*** THE DATA ***

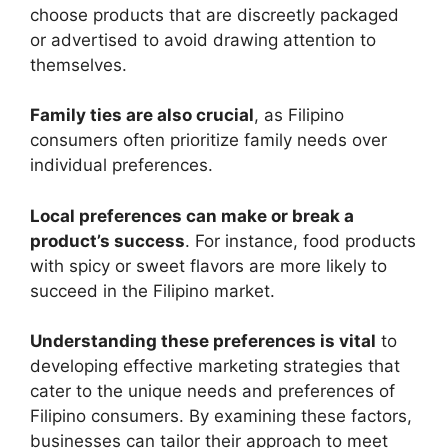
choose products that are discreetly packaged
or advertised to avoid drawing attention to
themselves.
Family ties are also crucial
, as Filipino
consumers often prioritize family needs over
individual preferences.
Local preferences can make or break a
product’s success
. For instance, food products
with spicy or sweet flavors are more likely to
succeed in the Filipino market.
Understanding these preferences is vital
to
developing effective marketing strategies that
cater to the unique needs and preferences of
Filipino consumers. By examining these factors,
businesses can tailor their approach to meet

*** End of THE DATA ***

■ YOUR TASK
For this exercise, copy word for word the line that contains "Understanding these preferences is vital" and every line after it, ending with the last line of the entries above.

■ EXERCISE RESULT
Understanding these preferences is vital
to
developing effective marketing strategies that
cater to the unique needs and preferences of
Filipino consumers. By examining these factors,
businesses can tailor their approach to meet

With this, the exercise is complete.